Major boost for European automakers
The proposed changes are expected to significantly benefit European carmakers including Volkswagen, Mercedes-Benz, BMW, Renault and Stellantis. Many of these brands already manufacture vehicles locally but have long argued that high import duties limited their ability to bring in premium and niche models. Lower tariffs will allow manufacturers to price imported models more competitively, expand their portfolios, and test market demand before committing to deeper localisation and fresh investments.
Strategic shift for India’s auto sector
India is currently the world’s third-largest car market, selling around 4.4 million vehicles annually, yet remains one of the most protected automotive markets globally. Imported cars face some of the highest duties in the world — a policy frequently criticised by global auto executives, including Tesla CEO Elon Musk.

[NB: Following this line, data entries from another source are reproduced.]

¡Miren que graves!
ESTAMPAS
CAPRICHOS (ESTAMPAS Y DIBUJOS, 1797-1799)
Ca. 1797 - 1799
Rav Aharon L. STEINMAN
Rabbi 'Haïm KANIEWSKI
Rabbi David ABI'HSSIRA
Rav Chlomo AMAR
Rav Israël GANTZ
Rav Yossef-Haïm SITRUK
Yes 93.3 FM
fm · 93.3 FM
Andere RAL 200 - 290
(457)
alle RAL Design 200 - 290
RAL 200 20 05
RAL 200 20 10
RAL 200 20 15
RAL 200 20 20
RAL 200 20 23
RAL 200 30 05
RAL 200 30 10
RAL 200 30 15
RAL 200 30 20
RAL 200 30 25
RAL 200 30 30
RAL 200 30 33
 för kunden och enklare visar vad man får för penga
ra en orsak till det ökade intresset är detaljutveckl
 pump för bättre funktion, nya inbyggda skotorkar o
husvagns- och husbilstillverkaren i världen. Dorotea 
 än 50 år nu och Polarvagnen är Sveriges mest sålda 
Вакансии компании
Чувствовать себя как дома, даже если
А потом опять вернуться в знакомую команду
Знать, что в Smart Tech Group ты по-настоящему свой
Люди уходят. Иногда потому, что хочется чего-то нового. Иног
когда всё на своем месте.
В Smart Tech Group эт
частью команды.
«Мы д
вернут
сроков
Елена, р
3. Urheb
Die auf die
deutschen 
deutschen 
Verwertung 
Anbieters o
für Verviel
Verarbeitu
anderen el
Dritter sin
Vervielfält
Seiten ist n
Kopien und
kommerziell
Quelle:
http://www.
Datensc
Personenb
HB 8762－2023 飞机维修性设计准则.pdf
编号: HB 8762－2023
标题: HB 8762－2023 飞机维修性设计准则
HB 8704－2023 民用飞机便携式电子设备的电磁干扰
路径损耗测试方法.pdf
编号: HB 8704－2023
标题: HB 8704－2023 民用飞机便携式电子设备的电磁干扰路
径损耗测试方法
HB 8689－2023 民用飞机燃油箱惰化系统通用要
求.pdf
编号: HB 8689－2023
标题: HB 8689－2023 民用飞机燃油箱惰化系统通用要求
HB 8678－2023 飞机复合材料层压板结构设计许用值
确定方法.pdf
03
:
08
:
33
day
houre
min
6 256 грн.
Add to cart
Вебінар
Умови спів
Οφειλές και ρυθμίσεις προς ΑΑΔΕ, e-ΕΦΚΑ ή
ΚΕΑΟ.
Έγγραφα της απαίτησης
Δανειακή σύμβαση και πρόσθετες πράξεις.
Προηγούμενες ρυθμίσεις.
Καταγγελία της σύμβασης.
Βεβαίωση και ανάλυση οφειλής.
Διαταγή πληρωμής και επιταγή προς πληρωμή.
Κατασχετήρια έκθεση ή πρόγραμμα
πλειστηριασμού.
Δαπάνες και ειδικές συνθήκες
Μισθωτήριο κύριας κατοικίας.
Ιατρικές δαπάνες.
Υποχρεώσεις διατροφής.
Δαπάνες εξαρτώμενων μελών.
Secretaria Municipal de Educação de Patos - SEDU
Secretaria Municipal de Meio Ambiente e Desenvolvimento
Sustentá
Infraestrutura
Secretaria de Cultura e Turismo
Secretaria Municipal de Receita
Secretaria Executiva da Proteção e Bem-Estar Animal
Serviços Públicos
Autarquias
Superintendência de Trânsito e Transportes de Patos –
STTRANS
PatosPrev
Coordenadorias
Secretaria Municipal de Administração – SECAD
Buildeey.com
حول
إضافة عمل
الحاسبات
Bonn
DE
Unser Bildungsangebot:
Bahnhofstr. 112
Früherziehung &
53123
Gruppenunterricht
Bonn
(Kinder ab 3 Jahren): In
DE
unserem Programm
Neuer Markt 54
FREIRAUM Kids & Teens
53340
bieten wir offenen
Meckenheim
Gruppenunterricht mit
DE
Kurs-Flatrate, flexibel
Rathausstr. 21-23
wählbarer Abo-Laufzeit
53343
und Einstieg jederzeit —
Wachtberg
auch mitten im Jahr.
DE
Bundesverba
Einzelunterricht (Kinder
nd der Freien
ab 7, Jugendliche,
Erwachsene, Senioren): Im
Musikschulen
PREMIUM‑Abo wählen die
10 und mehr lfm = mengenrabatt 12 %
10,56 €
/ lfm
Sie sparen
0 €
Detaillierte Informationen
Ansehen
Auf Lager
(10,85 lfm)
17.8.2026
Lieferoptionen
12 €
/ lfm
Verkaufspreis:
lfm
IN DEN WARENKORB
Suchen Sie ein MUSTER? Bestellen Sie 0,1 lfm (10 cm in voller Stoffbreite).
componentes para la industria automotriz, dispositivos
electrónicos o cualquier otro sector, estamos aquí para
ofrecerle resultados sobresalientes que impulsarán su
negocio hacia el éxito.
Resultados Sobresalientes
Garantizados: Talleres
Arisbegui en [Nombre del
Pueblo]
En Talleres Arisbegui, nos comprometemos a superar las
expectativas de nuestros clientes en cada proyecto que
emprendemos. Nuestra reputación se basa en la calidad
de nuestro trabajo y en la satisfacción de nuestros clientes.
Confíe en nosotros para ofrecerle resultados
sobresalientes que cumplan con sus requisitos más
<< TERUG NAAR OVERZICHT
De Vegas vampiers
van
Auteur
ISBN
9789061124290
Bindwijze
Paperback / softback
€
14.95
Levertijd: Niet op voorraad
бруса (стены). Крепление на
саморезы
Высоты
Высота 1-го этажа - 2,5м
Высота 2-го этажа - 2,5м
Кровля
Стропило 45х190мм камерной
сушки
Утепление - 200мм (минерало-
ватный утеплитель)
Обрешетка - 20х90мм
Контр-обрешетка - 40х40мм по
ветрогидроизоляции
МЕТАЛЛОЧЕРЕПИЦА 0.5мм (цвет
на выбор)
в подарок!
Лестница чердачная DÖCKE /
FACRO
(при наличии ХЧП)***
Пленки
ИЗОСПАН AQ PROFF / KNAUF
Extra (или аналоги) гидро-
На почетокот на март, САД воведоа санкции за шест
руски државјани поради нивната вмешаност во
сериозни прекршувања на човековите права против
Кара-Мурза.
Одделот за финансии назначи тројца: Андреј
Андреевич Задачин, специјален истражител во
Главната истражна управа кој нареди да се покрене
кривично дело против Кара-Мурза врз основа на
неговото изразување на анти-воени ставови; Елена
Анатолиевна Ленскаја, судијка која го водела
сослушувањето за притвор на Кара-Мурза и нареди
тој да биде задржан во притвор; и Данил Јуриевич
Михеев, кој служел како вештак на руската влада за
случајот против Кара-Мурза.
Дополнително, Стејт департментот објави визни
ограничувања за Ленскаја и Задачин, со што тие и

With the Indian car market projected to grow to 6 million units annually by 2030, the government’s move signals a measured shift towards controlled liberalisation. While the market opens up to global competition, safeguards like quotas and EV exclusions ensure domestic manufacturers are not immediately exposed to disruptive shocks.
Trade-offs beyond automobiles
For India, lowering car tariffs is a strategic concession aimed at securing broader trade benefits. The EU trade deal is expected to improve access for Indian exports such as textiles and jewellery, sectors that have been impacted by higher tariffs in other global markets.
What it means for buyers
If implemented as outlined, the deal could eventually lead to significantly lower prices for imported European cars, particularly in the premium and luxury segments like Mercedes Benz, Audi, BMW, Jaguar Land Rover and Volvo. While mass-market vehicles may remain largely unaffected in the short term, the long-term impact could reshape India’s automotive landscape by increasing choice, competition and technology inflow. If finalised, this agreement will mark a historic turning point — opening India’s car market wider than ever before, while balancing growth, protection and long-term competitiveness.